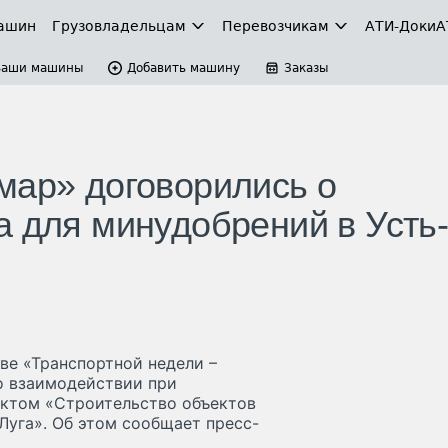
ашин
Грузовладельцам
Перевозчикам
АТИ-Доки
А
Ваши машины
Добавить машину
Заказы
мар» договорились о
а для минудобрений в Усть
е «Транспортной недели –
о взаимодействии при
ектом «Строительство объектов
Луга». Об этом сообщает пресс-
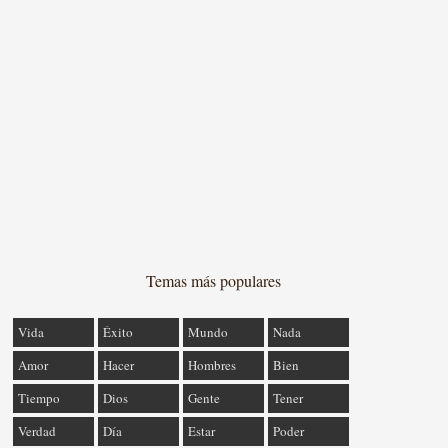
Temas más populares
Vida
Éxito
Mundo
Nada
Amor
Hacer
Hombres
Bien
Tiempo
Dios
Gente
Tener
Verdad
Día
Estar
Poder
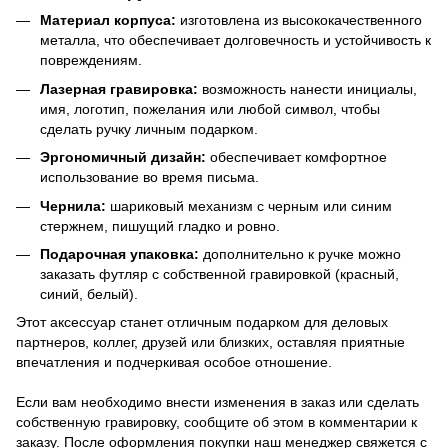
Материал корпуса:
изготовлена из высококачественного
металла, что обеспечивает долговечность и устойчивость к
повреждениям.
Лазерная гравировка:
возможность нанести инициалы,
имя, логотип, пожелания или любой символ, чтобы
сделать ручку личным подарком.
Эргономичный дизайн:
обеспечивает комфортное
использование во время письма.
Чернила:
шариковый механизм с черным или синим
стержнем, пишущий гладко и ровно.
Подарочная упаковка:
дополнительно к ручке можно
заказать футляр с собственной гравировкой (красный,
синий, белый).
Этот аксессуар станет отличным подарком для деловых
партнеров, коллег, друзей или близких, оставляя приятные
впечатления и подчеркивая особое отношение.
Если вам необходимо внести изменения в заказ или сделать
собственную гравировку, сообщите об этом в комментарии к
заказу. После оформления покупки наш менеджер свяжется с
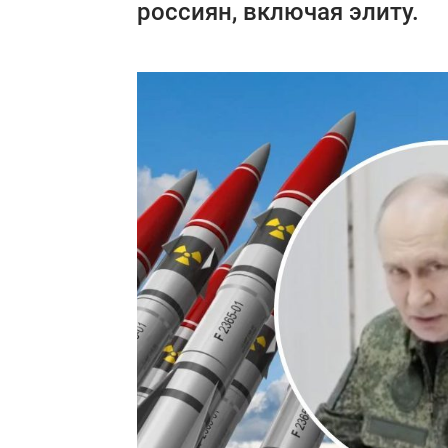
россиян, включая элиту.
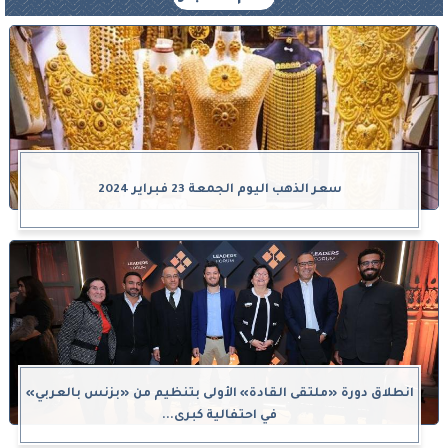
سعر الذهب اليوم الجمعة 23 فبراير 2024
انطلاق دورة «ملتقى القادة» الأولى بتنظيم من «بزنس بالعربي»
في احتفالية كبرى...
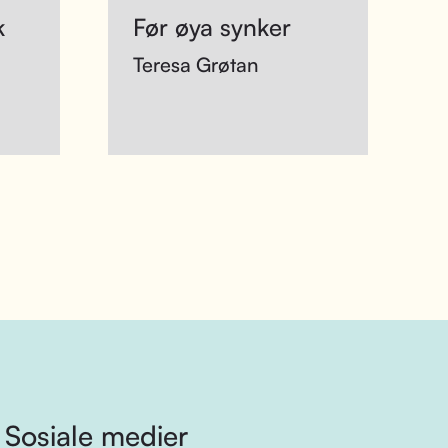
k
Før øya synker
Teresa Grøtan
Sosiale medier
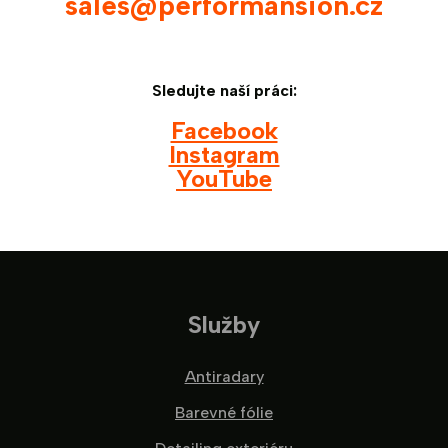
sales@performansion.cz
Sledujte naší práci:
Facebook
Instagram
YouTube
Služby
Antiradary
Barevné fólie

-------------------------

Copy out the lines above in full and unaltered, apart from the pictures.

**Response below:**
ашин
Грузовладельцам
Перевозчикам
АТИ-Доки
А
Ваши машины
Добавить машину
Заказы
мар» договорились о
а для минудобрений в Усть
е «Транспортной недели –
о взаимодействии при
ектом «Строительство объектов
Луга». Об этом сообщает пресс-
Temas más populares
Vida
Éxito
Mundo
Nada
Amor
Hacer
Hombres
Bien
Tiempo
Dios
Gente
Tener
Verdad
Día
Estar
Poder
Материал корпуса:
изготовлена из высококачественного
металла, что обеспечивает долговечность и устойчивость к
повреждениям.
Лазерная гравировка:
возможность нанести инициалы,
имя, логотип, пожелания или любой символ, чтобы
сделать ручку личным подарком.
Эргономичный дизайн:
обеспечивает комфортное
использование во время письма.
Чернила:
шариковый механизм с черным или синим
стержнем, пишущий гладко и ровно.
Подарочная упаковка:
дополнительно к ручке можно
заказать футляр с собственной гравировкой (красный,
синий, белый).
Этот аксессуар станет отличным подарком для деловых
партнеров, коллег, друзей или близких, оставляя приятные
впечатления и подчеркивая особое отношение.
Если вам необходимо внести изменения в заказ или сделать
собственную гравировку, сообщите об этом в комментарии к
заказу. После оформления покупки наш менеджер свяжется с
россиян, включая элиту.
سعر الذهب اليوم الجمعة 23 فبراير 2024
انطلاق دورة «ملتقى القادة» الأولى بتنظيم من «بزنس بالعربي»
في احتفالية كبرى...
k
Før øya synker
Teresa Grøtan
Sosiale medier
sales@performansion.cz
Sledujte naší práci:
Facebook
Instagram
YouTube
Služby
Antiradary
Barevné fólie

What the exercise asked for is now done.